Correlation analysis between the PAF levels in serum (pg/ml) and GCF (pg/sample; pg/ul) for a all patients groups, b the Perio group, c Perio + CHD group, and d the CHD group

Periodontal parameters compared to PAF levels

For the Perio group, a significant correlation between the periodontal parameter PD and the PAF levels in serum (r = 0.732, p < 0.001) and GCF (r = 0.792, p < 0.001) was observed. For the parameter BOP, a correlation with serum PAF levels of r = 0.609 (p < 0.001) and with GCF PAF levels (pg/sample) of r = 0.488 (p = 0.001) was calculated. For the CHD group, a significant correlation between PD and serum PAF levels (r = 0.692, p < 0.001) or GCF PAF levels (r = 0.752, p < 0.001) was observed. For the parameter BOP, a correlation with serum PAF levels of r = 0.836 (p < 0.001) and with GCF PAF levels (pg/sample) of r = 0.743 (p = 0.001) was calculated for this group. For the patients suffering from periodontitis and coronary heart disease (Perio + CHD group), a significant positive correlation was observed between the serum PAF levels (pg/ml) and the clinical parameter PD (r = 0.845, p < 0.001), CAL (r = 0.751, p < 0.001), and PLI (r = 0.840, p < 0.001). These patients also showed a significant correlation between the GCF PAF levels (pg/sample) and the clinical parameter PD (r = 0.0.798, p < 0.001), CAL (r = 0.751, p < 0.001), and PLI (r = 0.803, p < 0.001). The Perio + CHD group showed, for the parameter BOP, a correlation with serum PAF levels of r = 0.563 (p = 0.001) and with GCF PAF levels (pg/sample) of r = 0.540 (p = 0.001). In healthy subjects, all clinical periodontal parameters showed low correlations with the PAF levels in serum (pg/ml) and in GCF (pg/sample; data not presented).

Discussion

Atherosclerosis, with its major manifestation of coronary artery disease, remains a major cause of mortality in western populations, and epidemiological studies have identified several risk factors such as smoking, diabetes mellitus, hypertension, and dyslipidemia in the etiology of atherosclerosis [1]. Recently, studies have indicated that periodontitis may lead to alterations in systemic health [23] and may influence the occurrence and the severity of coronary artery disease [24, 25, 26]. However, whether periodontal infections play a causal role in the occurrence of coronary artery disease is still debated [27].

Two hypothetical pathways could be considered for the systemic effects of periodontal infections.
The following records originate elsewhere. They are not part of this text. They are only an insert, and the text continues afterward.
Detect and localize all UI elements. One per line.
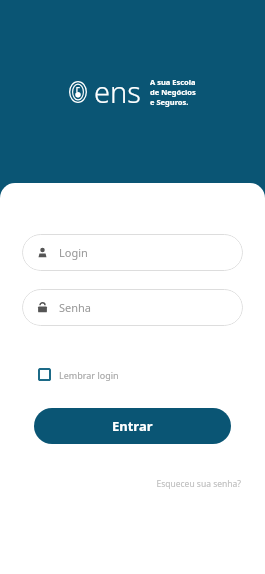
button[interactable]: Entrar (34, 408, 231, 444)
staticText: Entrar (112, 417, 153, 435)
staticText: Lembrar login (59, 369, 119, 381)
staticText: ens (94, 72, 141, 111)
staticText: Esqueceu sua senha? (156, 478, 241, 490)
staticText: de Negócios (150, 87, 196, 97)
button[interactable]: Senha field (22, 289, 243, 326)
button[interactable]: Esqueceu sua senha? (148, 474, 265, 494)
staticText: Senha (59, 300, 92, 315)
staticText: Login (59, 245, 88, 260)
staticText: e Seguros. (150, 97, 189, 107)
button[interactable]: Login field (22, 234, 243, 271)
staticText: A sua Escola (150, 77, 196, 87)
button[interactable]: Lembrar login (36, 364, 121, 385)
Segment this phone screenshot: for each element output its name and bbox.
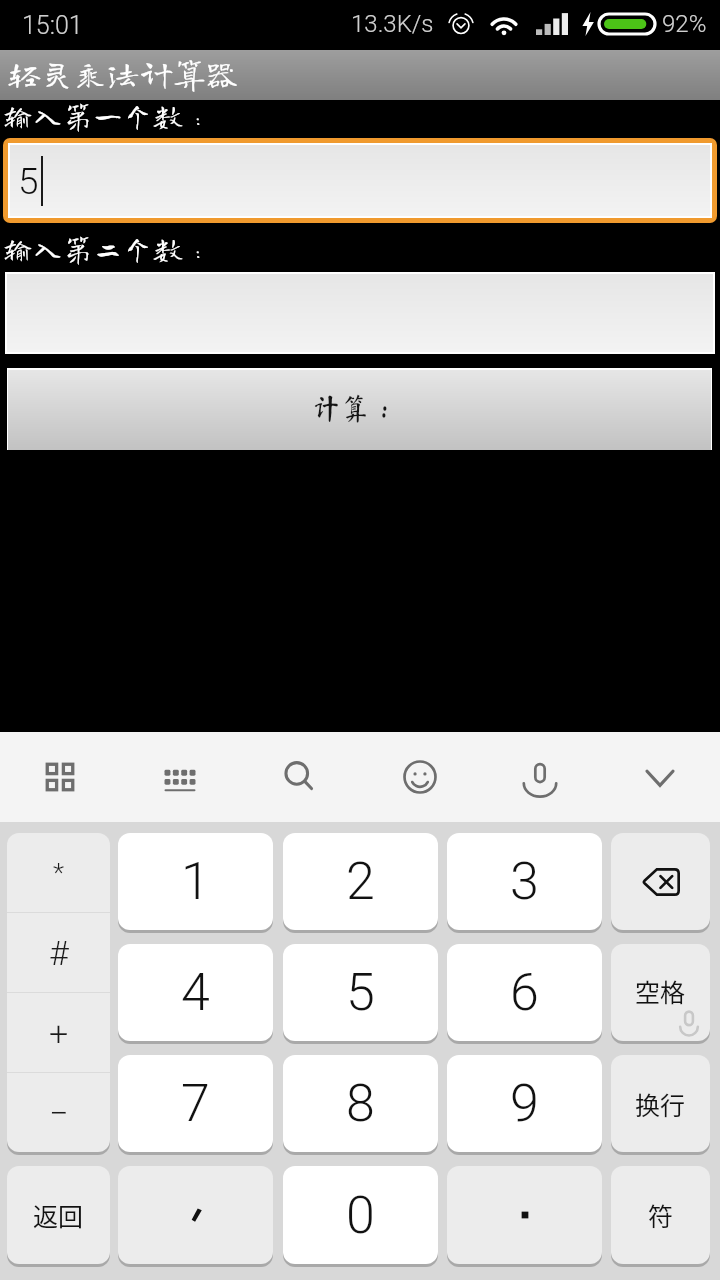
staticText: 5	[18, 160, 39, 203]
button[interactable]: 5	[10, 145, 710, 216]
staticText: 9	[510, 1073, 539, 1134]
staticText: 输入第二个数：	[3, 234, 213, 264]
staticText: 计算：	[312, 393, 400, 422]
staticText: 输入第一个数：	[3, 101, 213, 131]
button[interactable]	[118, 1166, 273, 1264]
staticText: 空格	[635, 973, 686, 1009]
staticText: 8	[346, 1073, 375, 1134]
staticText: 5	[346, 962, 375, 1023]
staticText: #	[49, 933, 69, 973]
staticText: 轻灵乘法计算器	[8, 57, 239, 90]
button[interactable]: 0	[283, 1166, 438, 1264]
button[interactable]: 8	[283, 1055, 438, 1152]
button[interactable]: Keyboard layout	[120, 732, 240, 822]
button[interactable]: 6	[447, 944, 602, 1041]
staticText: 2	[346, 851, 375, 912]
staticText: 1	[181, 851, 210, 912]
button[interactable]: Search	[240, 732, 360, 822]
button[interactable]: 1	[118, 833, 273, 930]
button[interactable]: 4	[118, 944, 273, 1041]
staticText: 6	[510, 962, 539, 1023]
button[interactable]: 5	[283, 944, 438, 1041]
button[interactable]: Emoji	[360, 732, 480, 822]
staticText: +	[49, 1013, 69, 1053]
button[interactable]: Hide keyboard	[600, 732, 720, 822]
button[interactable]: 7	[118, 1055, 273, 1152]
staticText: 4	[181, 962, 210, 1023]
staticText: 3	[510, 851, 539, 912]
button[interactable]: 返回	[7, 1166, 110, 1264]
button[interactable]: 2	[283, 833, 438, 930]
staticText: 13.3K/s	[351, 10, 434, 38]
staticText: 92%	[662, 10, 707, 38]
button[interactable]: Voice input	[480, 732, 600, 822]
staticText: 符	[648, 1197, 674, 1233]
button[interactable]: Symbols	[0, 732, 120, 822]
button[interactable]: 9	[447, 1055, 602, 1152]
button[interactable]: *	[7, 833, 110, 1152]
staticText: 0	[346, 1185, 375, 1246]
button[interactable]: 换行	[611, 1055, 710, 1152]
staticText: *	[53, 858, 65, 888]
staticText: 换行	[635, 1086, 686, 1122]
button[interactable]: 3	[447, 833, 602, 930]
staticText: 7	[181, 1073, 210, 1134]
button[interactable]: 计算：	[8, 370, 711, 450]
button[interactable]: 空格	[611, 944, 710, 1041]
staticText: −	[49, 1093, 69, 1133]
button[interactable]: 符	[611, 1166, 710, 1264]
button[interactable]	[611, 833, 710, 930]
button[interactable]	[447, 1166, 602, 1264]
staticText: 15:01	[22, 11, 83, 40]
staticText: 返回	[33, 1197, 84, 1233]
button[interactable]	[7, 274, 713, 352]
One hypothesis is that periodontal pathogens could enter the bloodstream and have atherogenic effects. The direct invasion of blood vessel and atherosclerotic plaques by periodontal pathogens has been described [28]. In fact, recently, a broad variety of molecular signatures from a diverse bacterial colonization was found in atherosclerotic coronary specimens [29]. Another hypothesis raised by several studies is based on elevated levels of inflammatory mediators circulating in the bloodstream. Cross-sectional and prospective studies have established that elevated peripheral blood levels of several systemic inflammatory markers including C-reactive protein, fibrinogen, PAF, and the cytokines IL-1ß and IL-6 and TNF-alpha are associated with the risk of cardiovascular diseases and the severity of atherosclerosis [15, 30, 31, 32, 33]. It has been proposed that these mediators are elevated during periodontal infection and their proinflammatory properties may subsequently increase the existing inflammatory activity in plaque-associated lesions in coronary arteries. Therefore, a systemic elevation of the concentration of an inflammatory mediator like PAF released from periodontitis-affected tissues could explain at least in part the observed association of periodontitis with cardiovascular disease.

As a potent phospholipid mediator of inflammatory and immune reactions, PAF contributes to numerous pathologic reactions in vivo. PAF activates neutrophils and causes chemotaxis aggregation, superoxide generation, and degranulation. PAF synthesized by endothelial cells and exposed on the cell surface may, together with P selectin, promote leukocyte adhesion to endothelial cells [34]. This interaction may be important for the activation and the subsequent infiltration of monocytes–macrophages, the production of proliferative cytokines, and accumulation of lipids within the cells and in consequence, for the biological role of PAF in atherosclerosis [13, 35]. The role of PAF in ischemia and reperfusion injury of the heart is supported by clinical experiments [36]. Moreover, cigarette smoking associated with the pathogenesis of atherosclerosis causes platelet activation, LDL oxidative changes, and increased levels of PAF [37].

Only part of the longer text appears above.